Chet’s also flying the three flags that adorned family yachts from start to finish. On the bow is the Chicago Yacht Club burgee (the exception for the Lincoln Park burgee noted.) On the mast is the Warrington family burgee, a simple red burgee with a white “W” in the centre. At the stern is the Yacht Ensign, basically the American flag with the “Betsy Ross” thirteen stars in a circle and an anchor in the centre. Technically the use of the Yacht Ensign was ended in 1980, but it is still permitted by custom and regulation. Technically it isn’t supposed to be flown in foreign waters, but we did it anyway.

Cracker Box Manor

In his last years in Chicago, Chet purchased a summer home on the other side of the lake, in Spring Lake, Michigan. My mother always said that Chicago had two seasons: winter and August, and for the latter a trip across the lake to the Michigan side was a welcome relief. Because of its size and shape, my grandmother Myrtle dubbed the place “Cracker Box Manor.”

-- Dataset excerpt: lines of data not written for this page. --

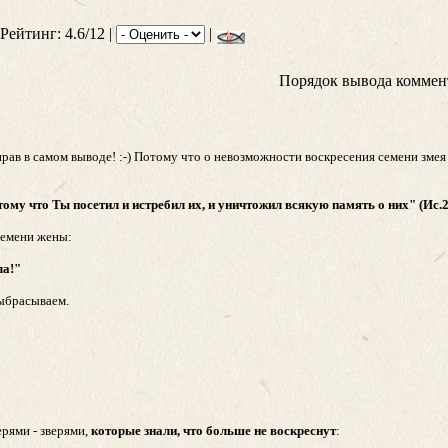
 Рейтинг: 4.6/12 |
|
Порядок вывода коммен
 прав в самом выводе! :-) Потому что о невозможности воскресения семени змея
отому что Ты посетил и истребил их, и уничтожил всякую память о них" (Ис.2
 семени жены:
ла!"
выбрасываем.
ерями - зверями,
которые знали, что больше не воскреснут
:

Sometimes the getaway was for his heath: the August 1953 Rotary Gyrator (the newsletter of the Rotary Club of Chicago) noted that one of his fellow Rotarians:

…found him making very satisfactory progress in his recovery from two attacks of pneumonia. Chet’s idyllic lakeside home is fittingly named “Cracker Box Manor” and Chet, who is in the Pile Driving Equipment Mfg. business, has built a pier large enough to accomodate an ocean liner.

It was also a good place to receive friends from Chet’s long career in aeronautics (such as Earl Steinhauer) who were all too familiar with Chet’s “Bologna Club.”